Most Spaced repetition memory system algorithms have a target recall rate in mind. Typical values are something like 85%-90%. But this means that in a typical session, if everything’s going exactly right, we should expect to miss 10-15% of questions. And this isn’t (necessarily) because our encoding of those items is poorer than the others: memory is, at least in part, inherently stochastic.
Say that you’re going to review ten items, each of which has p=0.9. You should expect to miss one of them. But there’s no reason to treat the one that you missed differently from any of the others. They all have the same “hidden value” of retrievability. So you should treat them all identically, if you had perfect information.
But SM-2 will decrease the ease factor of the card, and its interval will grow more slowly forever, even if you always remember it.
The trouble, of course, is that we can’t actually measure this hidden value. So what should we do when you miss an item? How do we know if that’s one of the “expected” failures or a “real” lapse, requiring more reinforcement? We can’t, really, but we can take a Bayesian approach. If the item continues to be marked as OK, we should eventually be persuaded that the lapse was one of those 1-in-10 errors. We should eventually treat it like its peers again. See Ebisu for a Bayesian approach.

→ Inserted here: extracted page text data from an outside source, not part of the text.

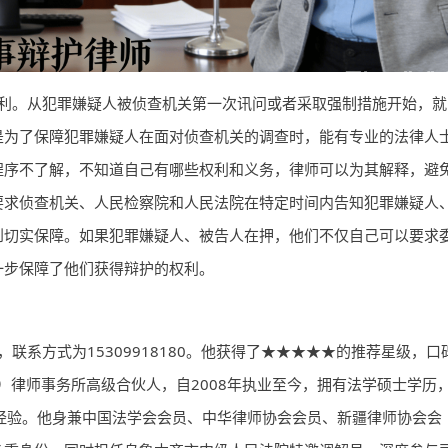
利。从犯罪嫌疑人被侦查机关第一次讯问或者采取强制措施开始，就
是为了保障犯罪嫌疑人在面对侦查机关的调查时，能有专业的法律人
程序不了解，不知道自己有哪些权利和义务，
律师
可以为其解释，避
要求侦查机关、人民检察院和人民法院在特定时间内告知犯罪嫌疑人
到切实保障。如果犯罪嫌疑人、被告人在押，他们不仅自己可以要求
一步保障了他们获得辩护的权利。
系方式为15309918180。他获得了★★★★★的推荐星级，口
）律师事务所高级合伙人，自2008年执业至今，拥有法学硕士学历
经验。他身兼中国法学会会员、中华律师协会会员、新疆律师协会会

Jarrett Ye’s implementation of Ye, J., Su, J., & Cao, Y. (2022). A Stochastic Shortest Path Algorithm for Optimizing Spaced Repetition Scheduling. Proceedings of the 28th ACM SIGKDD Conference on Knowledge Discovery and Data Mining, 4381–4390 includes a low-pass regression to the initial difficulty. I wonder if regressing to the initial difficulty is the right call—the same issues apply there, right? Maybe better to regress to a mean difficulty?